** Records to use follows **
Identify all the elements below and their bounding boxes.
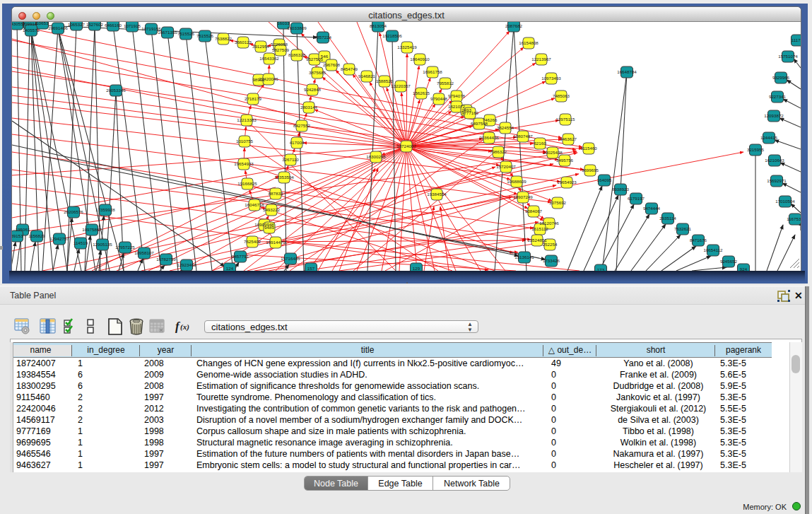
svg-text:8186328: 8186328 xyxy=(288,52,306,57)
svg-text:(x): (x) xyxy=(180,322,189,332)
svg-text:9489: 9489 xyxy=(264,225,274,230)
svg-text:5827509: 5827509 xyxy=(272,47,290,52)
svg-text:1010755: 1010755 xyxy=(236,139,254,144)
svg-text:7638822: 7638822 xyxy=(215,36,233,41)
svg-text:15692971: 15692971 xyxy=(767,178,787,183)
svg-text:19654923: 19654923 xyxy=(557,180,577,185)
svg-text:546: 546 xyxy=(321,54,329,59)
svg-text:7986322: 7986322 xyxy=(490,149,507,154)
svg-text:15751074: 15751074 xyxy=(778,54,798,59)
svg-text:20364436: 20364436 xyxy=(479,135,499,140)
svg-text:9463627: 9463627 xyxy=(560,136,577,141)
svg-text:746266: 746266 xyxy=(483,117,498,122)
svg-text:10973493: 10973493 xyxy=(541,76,561,81)
svg-text:129: 129 xyxy=(413,266,420,271)
svg-text:114519: 114519 xyxy=(73,240,88,245)
svg-text:252254: 252254 xyxy=(543,242,558,247)
svg-text:12213383: 12213383 xyxy=(237,117,257,122)
svg-text:18640910: 18640910 xyxy=(410,57,430,62)
svg-text:209914: 209914 xyxy=(23,22,37,26)
svg-text:19166825: 19166825 xyxy=(237,181,257,186)
svg-text:1562615: 1562615 xyxy=(413,90,430,95)
svg-text:9329966: 9329966 xyxy=(772,75,790,80)
svg-text:9777169: 9777169 xyxy=(461,110,479,115)
svg-text:19218506: 19218506 xyxy=(382,33,402,38)
svg-text:9794078: 9794078 xyxy=(448,93,466,98)
svg-text:16210643: 16210643 xyxy=(765,158,784,163)
svg-text:10958107: 10958107 xyxy=(134,250,154,255)
svg-text:1156829: 1156829 xyxy=(28,233,45,238)
svg-text:164095: 164095 xyxy=(597,177,612,182)
svg-text:8938923: 8938923 xyxy=(612,187,630,192)
svg-text:18724007: 18724007 xyxy=(396,144,416,148)
svg-text:11173: 11173 xyxy=(792,37,801,42)
svg-text:2803144: 2803144 xyxy=(300,105,318,110)
svg-text:7515526: 7515526 xyxy=(196,33,214,38)
svg-text:3624554: 3624554 xyxy=(497,125,514,130)
svg-text:20053346: 20053346 xyxy=(106,88,126,93)
svg-text:2967608: 2967608 xyxy=(323,62,341,67)
svg-text:887833: 887833 xyxy=(269,191,283,196)
svg-text:10975867: 10975867 xyxy=(82,227,102,232)
svg-text:16961758: 16961758 xyxy=(423,69,442,74)
svg-text:12942757: 12942757 xyxy=(49,236,69,241)
svg-text:19384554: 19384554 xyxy=(427,192,447,197)
svg-text:1244415: 1244415 xyxy=(760,135,778,140)
svg-text:19914479: 19914479 xyxy=(266,240,286,245)
svg-text:7632621: 7632621 xyxy=(674,226,692,231)
svg-text:18907249: 18907249 xyxy=(513,194,533,199)
svg-text:9474444: 9474444 xyxy=(643,206,661,211)
svg-text:20206576: 20206576 xyxy=(64,209,83,214)
svg-text:9245652: 9245652 xyxy=(720,259,738,264)
svg-text:16033809: 16033809 xyxy=(287,25,307,30)
svg-text:10025438: 10025438 xyxy=(543,150,563,155)
svg-text:62160: 62160 xyxy=(534,141,546,146)
svg-text:417004: 417004 xyxy=(290,140,305,145)
svg-text:10807487: 10807487 xyxy=(513,134,533,139)
svg-text:12213967: 12213967 xyxy=(531,57,551,62)
svg-text:16046718: 16046718 xyxy=(245,202,264,207)
svg-text:9790448: 9790448 xyxy=(430,96,448,101)
svg-text:10654112: 10654112 xyxy=(703,247,723,252)
svg-text:16648784: 16648784 xyxy=(617,69,637,74)
svg-text:7955812: 7955812 xyxy=(437,81,454,86)
svg-text:10688609: 10688609 xyxy=(507,179,526,184)
svg-text:7485063: 7485063 xyxy=(553,93,570,98)
svg-text:8454749: 8454749 xyxy=(341,66,358,71)
svg-text:9084067: 9084067 xyxy=(525,209,543,214)
svg-text:12353594: 12353594 xyxy=(274,175,294,180)
svg-text:17010504: 17010504 xyxy=(775,199,795,204)
svg-text:2935114: 2935114 xyxy=(659,216,676,221)
svg-text:1167533: 1167533 xyxy=(787,216,801,221)
svg-text:7857224: 7857224 xyxy=(314,35,332,40)
svg-text:5495756: 5495756 xyxy=(556,158,574,163)
svg-text:16154808: 16154808 xyxy=(519,40,539,45)
svg-text:39153: 39153 xyxy=(12,233,23,238)
svg-text:15136141: 15136141 xyxy=(514,255,534,259)
svg-text:1527602: 1527602 xyxy=(86,22,104,27)
svg-text:3215955: 3215955 xyxy=(747,147,765,152)
svg-text:135061: 135061 xyxy=(16,227,30,232)
svg-text:3912954: 3912954 xyxy=(252,44,270,49)
svg-text:8427552: 8427552 xyxy=(293,123,311,128)
svg-text:5493222: 5493222 xyxy=(263,207,281,212)
svg-text:3660123: 3660123 xyxy=(235,40,252,45)
svg-text:16782759: 16782759 xyxy=(156,257,176,262)
svg-text:13220357: 13220357 xyxy=(391,83,411,88)
svg-text:5226058: 5226058 xyxy=(271,42,288,47)
svg-text:12905135: 12905135 xyxy=(93,242,112,247)
svg-text:12975115: 12975115 xyxy=(555,117,575,122)
svg-text:9115460: 9115460 xyxy=(580,146,597,151)
svg-text:2718179: 2718179 xyxy=(245,96,262,101)
svg-text:9227341: 9227341 xyxy=(769,94,787,99)
svg-text:3875685: 3875685 xyxy=(309,70,326,75)
svg-text:9146821: 9146821 xyxy=(358,74,376,78)
svg-text:2087682: 2087682 xyxy=(505,23,523,28)
svg-text:9457791: 9457791 xyxy=(232,254,249,259)
svg-text:13325419: 13325419 xyxy=(397,45,417,49)
svg-text:8471676: 8471676 xyxy=(690,238,707,243)
svg-text:17957225: 17957225 xyxy=(115,245,135,250)
svg-text:15716485: 15716485 xyxy=(281,256,300,261)
svg-text:10120746: 10120746 xyxy=(539,221,559,226)
svg-text:18300295: 18300295 xyxy=(366,154,386,159)
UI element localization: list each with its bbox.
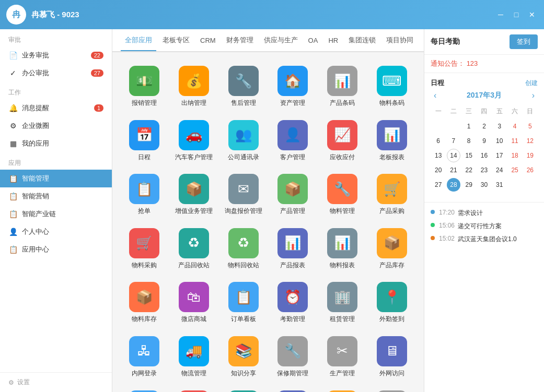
- sidebar-item-message-remind[interactable]: 🔔 消息提醒 1: [0, 99, 112, 117]
- sidebar-item-smart-industry[interactable]: 📋 智能产业链: [0, 205, 112, 223]
- calendar-day[interactable]: 18: [508, 149, 522, 162]
- calendar-day[interactable]: 4: [508, 120, 522, 133]
- app-item-knowledge[interactable]: 📚知识分享: [219, 331, 267, 383]
- app-item-material-manage[interactable]: 🔧物料管理: [319, 169, 366, 221]
- calendar-day[interactable]: 13: [432, 149, 445, 162]
- calendar-day[interactable]: 17: [493, 149, 506, 162]
- app-item-product-purchase[interactable]: 🛒产品采购: [368, 169, 415, 221]
- maximize-button[interactable]: □: [511, 9, 522, 20]
- app-item-inquiry[interactable]: ✉询盘报价管理: [219, 169, 267, 221]
- tab-crm[interactable]: CRM: [196, 31, 220, 50]
- app-item-product-stock[interactable]: 📦产品库存: [368, 223, 415, 275]
- app-item-order-board[interactable]: 📋订单看板: [219, 277, 267, 329]
- app-item-aftersale[interactable]: 🔧售后管理: [219, 61, 267, 113]
- tab-oa[interactable]: OA: [304, 31, 322, 50]
- calendar-day[interactable]: 29: [462, 178, 476, 192]
- close-button[interactable]: ✕: [526, 9, 538, 20]
- minimize-button[interactable]: ─: [495, 9, 506, 20]
- sidebar-item-enterprise-circle[interactable]: ⚙ 企业微圈: [0, 117, 112, 135]
- app-item-material-purchase[interactable]: 🛒物料采购: [121, 223, 168, 275]
- tab-finance[interactable]: 财务管理: [222, 30, 258, 50]
- tab-boss[interactable]: 老板专区: [158, 30, 194, 50]
- tab-project[interactable]: 项目协同: [382, 30, 418, 50]
- calendar-day[interactable]: 12: [523, 134, 537, 148]
- app-item-product-manage[interactable]: 📦产品管理: [269, 169, 317, 221]
- sidebar-item-app-center[interactable]: 📋 应用中心: [0, 241, 112, 258]
- calendar-day[interactable]: 15: [462, 149, 476, 162]
- calendar-prev-button[interactable]: ‹: [431, 90, 439, 101]
- calendar-day[interactable]: 7: [447, 134, 460, 148]
- calendar-day[interactable]: 6: [432, 134, 445, 148]
- calendar-day[interactable]: 21: [447, 163, 460, 177]
- calendar-day[interactable]: 27: [432, 178, 445, 192]
- settings-item[interactable]: ⚙ 设置: [0, 372, 112, 392]
- signin-button[interactable]: 签到: [510, 34, 538, 49]
- calendar-day[interactable]: 9: [477, 134, 491, 148]
- app-item-office365[interactable]: ⊞在线办公...: [170, 385, 218, 392]
- calendar-day[interactable]: 16: [477, 149, 491, 162]
- app-item-material-report[interactable]: 📊物料报表: [319, 223, 366, 275]
- app-item-expense[interactable]: 💵报销管理: [121, 61, 168, 113]
- calendar-day[interactable]: 5: [523, 120, 537, 133]
- schedule-item[interactable]: 15:06递交可行性方案: [431, 222, 538, 231]
- calendar-day[interactable]: 11: [508, 134, 522, 148]
- app-item-project-manage[interactable]: 📋项目管理...: [219, 385, 267, 392]
- calendar-day[interactable]: 3: [493, 120, 506, 133]
- calendar-day[interactable]: 23: [477, 163, 491, 177]
- app-item-boss-report[interactable]: 📊老板报表: [368, 115, 415, 167]
- app-item-meeting-manage[interactable]: 📅远程视频管理...: [269, 385, 317, 392]
- calendar-day[interactable]: 1: [462, 120, 476, 133]
- tab-hr[interactable]: HR: [324, 31, 342, 50]
- app-item-barcode[interactable]: 📊产品条码: [319, 61, 366, 113]
- app-item-value-add[interactable]: 📦增值业务管理: [170, 169, 218, 221]
- calendar-day[interactable]: 10: [493, 134, 506, 148]
- app-item-notify-staff[interactable]: 🔔通知员工: [121, 385, 168, 392]
- app-item-cashier[interactable]: 💰出纳管理: [170, 61, 218, 113]
- app-item-material-recycle[interactable]: ♻物料回收站: [219, 223, 267, 275]
- tab-supply[interactable]: 供应与生产: [260, 30, 302, 50]
- calendar-day[interactable]: 22: [462, 163, 476, 177]
- app-item-micro-store[interactable]: 🛍微店商城: [170, 277, 218, 329]
- app-item-warranty[interactable]: 🔧保修期管理: [269, 331, 317, 383]
- sidebar-item-smart-manage[interactable]: 📋 智能管理: [0, 170, 112, 187]
- app-item-material-stock[interactable]: 📦物料库存: [121, 277, 168, 329]
- app-item-extranet[interactable]: 🖥外网访问: [368, 331, 415, 383]
- sidebar-item-office-audit[interactable]: ✓ 办公审批 27: [0, 64, 112, 82]
- app-item-material-barcode[interactable]: ⌨物料条码: [368, 61, 415, 113]
- calendar-day[interactable]: 31: [493, 178, 506, 192]
- create-schedule-button[interactable]: 创建: [525, 79, 538, 88]
- app-item-schedule[interactable]: 📅日程: [121, 115, 168, 167]
- schedule-item[interactable]: 17:20需求设计: [431, 209, 538, 218]
- app-item-car-customer[interactable]: 🚗汽车客户管理: [170, 115, 218, 167]
- app-item-logistics[interactable]: 🚚物流管理: [170, 331, 218, 383]
- app-item-customer-manage[interactable]: 👤客户管理: [269, 115, 317, 167]
- sidebar-item-personal-center[interactable]: 👤 个人中心: [0, 223, 112, 241]
- app-item-expense2[interactable]: ✈差旅管理...: [319, 385, 366, 392]
- app-item-address-book[interactable]: 👥公司通讯录: [219, 115, 267, 167]
- app-item-intranet[interactable]: 🖧内网登录: [121, 331, 168, 383]
- app-item-product-report[interactable]: 📊产品报表: [269, 223, 317, 275]
- calendar-day[interactable]: 24: [493, 163, 506, 177]
- calendar-day[interactable]: 8: [462, 134, 476, 148]
- calendar-day[interactable]: 14: [447, 149, 460, 162]
- tab-group[interactable]: 集团连锁: [344, 30, 380, 50]
- calendar-day[interactable]: 26: [523, 163, 537, 177]
- app-item-billing[interactable]: 📑结账管理...: [368, 385, 415, 392]
- sidebar-item-business-audit[interactable]: 📄 业务审批 22: [0, 46, 112, 64]
- app-item-receivable[interactable]: 📈应收应付: [319, 115, 366, 167]
- sidebar-item-smart-marketing[interactable]: 📋 智能营销: [0, 187, 112, 205]
- app-item-product-recycle[interactable]: ♻产品回收站: [170, 223, 218, 275]
- app-item-rent[interactable]: 🏢租赁管理: [319, 277, 366, 329]
- calendar-next-button[interactable]: ›: [529, 90, 538, 101]
- calendar-day[interactable]: 30: [477, 178, 491, 192]
- calendar-day[interactable]: 19: [523, 149, 537, 162]
- tab-all[interactable]: 全部应用: [121, 30, 156, 50]
- app-item-grab-order[interactable]: 📋抢单: [121, 169, 168, 221]
- calendar-day[interactable]: 28: [447, 178, 460, 192]
- app-item-attendance[interactable]: ⏰考勤管理: [269, 277, 317, 329]
- sidebar-item-my-apps[interactable]: ▦ 我的应用: [0, 135, 112, 152]
- tab-other[interactable]: 其他: [420, 30, 424, 50]
- calendar-day[interactable]: 25: [508, 163, 522, 177]
- calendar-day[interactable]: 20: [432, 163, 445, 177]
- app-item-asset[interactable]: 🏠资产管理: [269, 61, 317, 113]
** End of Records to use **
● **Task details**:
How many lines in the entries above hold the word "barcode"? Reply with the number by itself.

● **The answer**:
2